Seems another of Scrooge's ships (carrying peanut butter--crunchy peanut butter) has gotten lost in the Bermuda Triangle (what, not the "Bermuda Triquackle?"), so he and HDL take a ship to investigate, helmed by the seemingly mentally-disabled Captain Foghorn, who is apparently meant to be comic relief but who is really pretty annoying and doesn't do anything significant in terms of plot. Cut that guy out, I say.
Anyway, they reach a stretch of thick seaweed, not referred to as the Sargasso Sea but obviously inspired thereby. A bunch of ships are entangled, and there are people living there. There is also a sea monster--a big ol' fish with tentacles--just straight-up chillin' under the water.

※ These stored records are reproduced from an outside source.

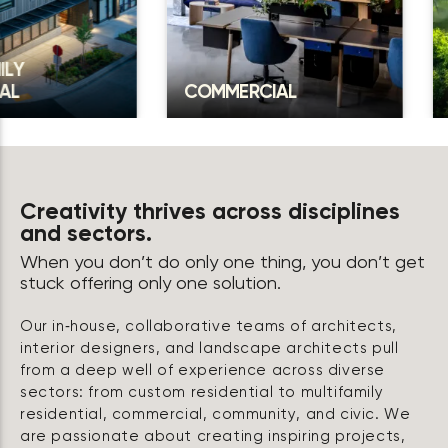
COMMERCIAL
COMMU
Creativity thrives across disciplines
and sectors.
When you don’t do only one thing, you don’t get
stuck offering only one solution.
Our in‑house, collaborative teams of architects,
interior designers, and landscape architects pull
from a deep well of experience across diverse
sectors: from custom residential to multifamily
residential, commercial, community, and civic. We
are passionate about creating inspiring projects,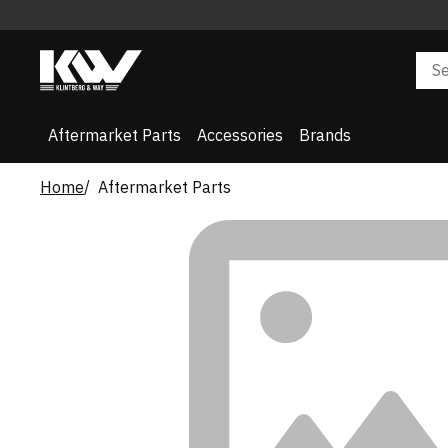
Aftermarket Parts
Accessories
Brands
Home
Aftermarket Parts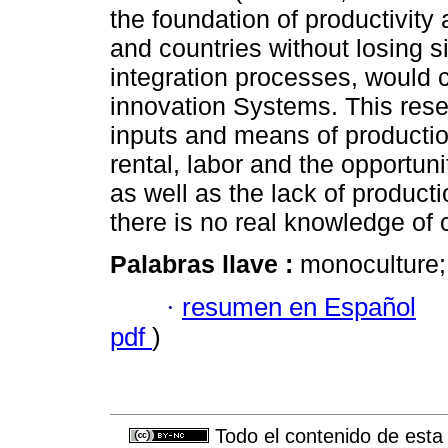
the foundation of productivit
and countries without losing s
integration processes, would 
innovation Systems. This rese
inputs and means of production
rental, labor and the opportuni
as well as the lack of product
there is no real knowledge of 
Palabras llave :
monoculture; 
·
resumen en Español
pdf
)
Todo el contenido de esta 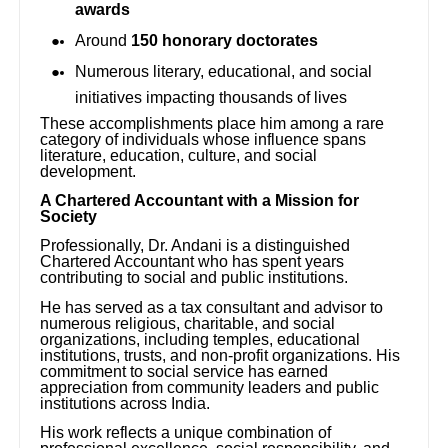
awards
Around
150 honorary doctorates
Numerous literary, educational, and social
initiatives impacting thousands of lives
These accomplishments place him among a rare
category of individuals whose influence spans
literature, education, culture, and social
development.
A Chartered Accountant with a Mission for
Society
Professionally, Dr. Andani is a distinguished
Chartered Accountant who has spent years
contributing to social and public institutions.
He has served as a tax consultant and advisor to
numerous religious, charitable, and social
organizations, including temples, educational
institutions, trusts, and non-profit organizations. His
commitment to social service has earned
appreciation from community leaders and public
institutions across India.
His work reflects a unique combination of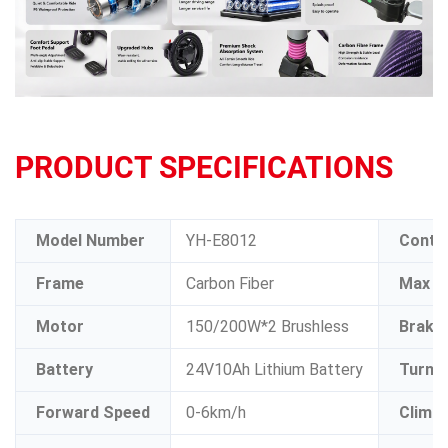
PRODUCT SPECIFICATIONS
Model Number
YH-E8012
Contro
Frame
Carbon Fiber
Max L
Motor
150/200W*2 Brushless
Brake
Battery
24V10Ah Lithium Battery
Turnin
Forward Speed
0-6km/h
Climbi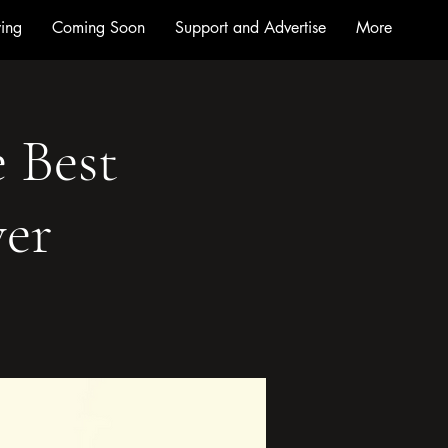
ing
Coming Soon
Support and Advertise
More
e Best
ver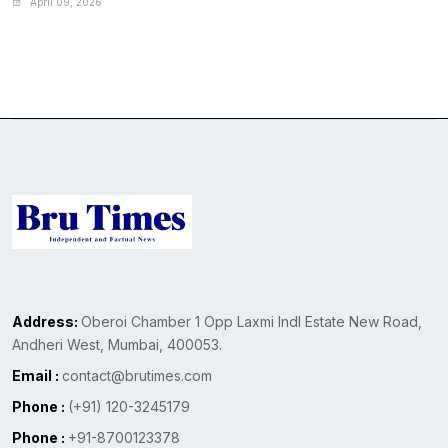
April 09, 2026
Address:
Oberoi Chamber 1 Opp Laxmi Indl Estate New Road,
Andheri West, Mumbai, 400053.
Email :
contact@brutimes.com
Phone :
(+91) 120-3245179
Phone :
+91-8700123378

The captain--Captain Bounty, to be specific--makes dopey jokes and laughs a lot but also has somewhat authoritarian tendencies, as he keeps everyone pretty well under his thumb and doesn't want anyone to leave. He's also good at what he does, however, and looks after his people; he's generally a well-drawn character, and eventually, reluctantly, he agrees to work with the ducks to get outta there.
Yeah, the captain's definitely a high point, but the episode as a whole didn't grab me especially. It's not that it's poorly executed--aside from ol' Captain Foghorn--but I dunno...the central conflict just didn't feel especially compelling to me. Shrug.
Stray Observations
-When I saw the expanses of seaweed, I flashed back to the old Gregory/Strobl story "Secret of the Sargasso Sea." It has nothing whatsoever to do with this episode's plot. But I did anyway! Aren't you grateful for such penetrating insights?
-"The Bermuda Triangle? Gosh, that's the scariest triangle in the world!"
-Lighting hits the can of worms that the kids' were planning on fishing with. The worms make their escape. Only…instead of earthworms, they're inchworms. Who fishes with inchworms? Or are we to assume that the lightning effected some sort of transformation?
-"Do you smell what I smell?" "Peanut butter!" "Chunky peanut butter!" Impressive olfactory distinction, that.